This brings us to the second thorny problem, which is what to do about dating evolutionary events that must have happened (e.g. the origin of primates) but for which we have no direct fossil evidence. Finding the oldest fossils in different lineages is helpful because it enables us to fix the latest date for the common ancestor of those groups. So if Eomania and Sinodelphys are both 125 million years old, and Teinolophus is 123 million years old, then the common ancestor of modern mammals (monotremes + marsupials + eutherians, incl. primates) cannot be less than 125 million years old. The problem is that we can only use the fossil record to fix the most recent date. Absence of evidence, as we all know, is not evidence of absence and given the notoriously patchy nature of the fossil record there may be earlier members of these groups that are as yet undiscovered.

As ever, molecular biologists think they have an answer to this. Back in the 1960s (which is like the stone age of molecular studies) they made the observation that the molecular sequence of a variety of biological molecules, including proteins and DNA, changes over time. It follows, they hypothesized, that the magnitude of the difference between the same molecule in two different groups of organisms is a reflection of the time since the two lineages diverged. Provided that this rate remains constant, you can calibrate your "molecular clock" to figure out how long ago the common ancestor of the two groups. Once again hard science triumphs over the woolly uncertainties of the fossil record. Hurrah!
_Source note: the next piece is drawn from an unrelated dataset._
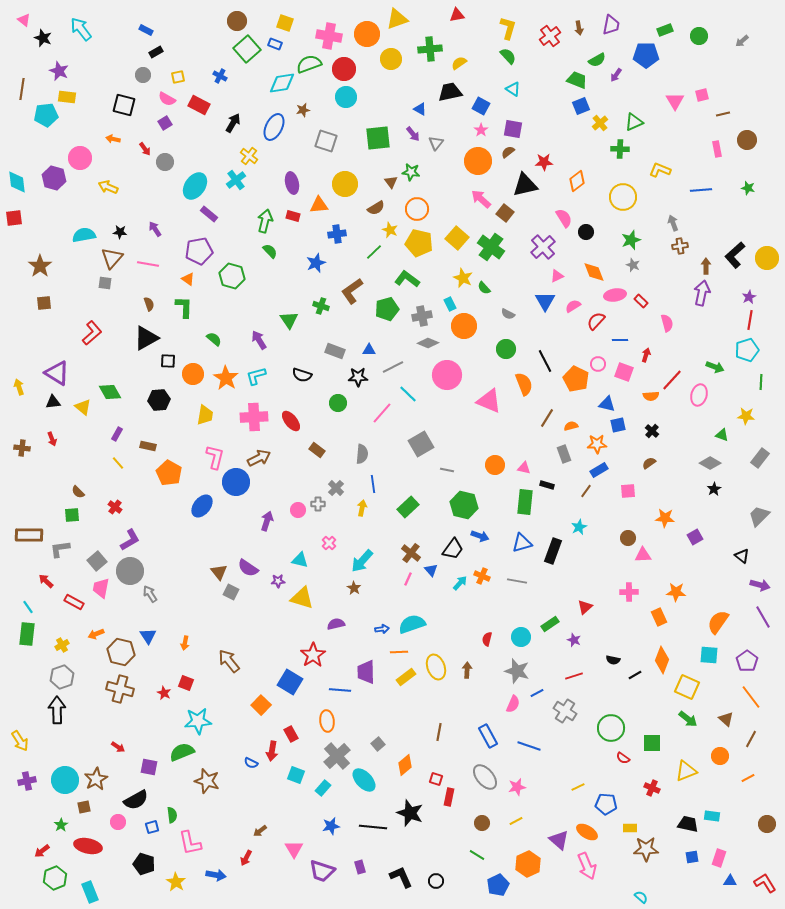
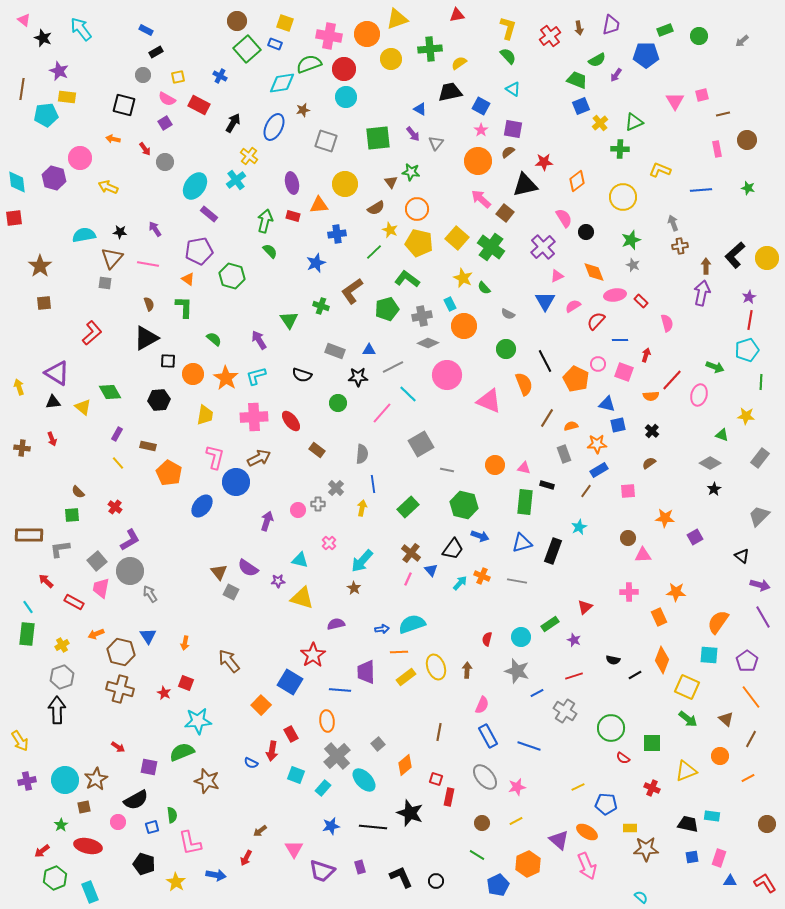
pink semicircle at (513, 704): moved 31 px left, 1 px down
Of course, it's not as simple as that because the clock does not "tick" at the same speed in different lineages. Albatrosses have molecular clocks that run at half the speed of other birds. Small mammals accumulate molecular changes at 8 times the speed of turtles. Over time and much study it's become apparent that there are several factors affecting the rate of molecular change, including population size, the time taken to reach reproductive maturity, the intensity of natural selection, and physiological differences between species. This means that you have to apply a series of statistical and computation fudge factors to your analysis to compensate for these confounding variables. In short, the molecular clock can provide supporting evidence for a hypothesis, but is not direct evidence. This is a pity for Heads, because the molecular clock for primates does suggest an earlier origin for primates than the fossil record - but only 80-116 MYA, which is still a good way short of his 180 MYA model. Having said so, there's no more evidence for 80 million year old primates than for 180 million year old ones.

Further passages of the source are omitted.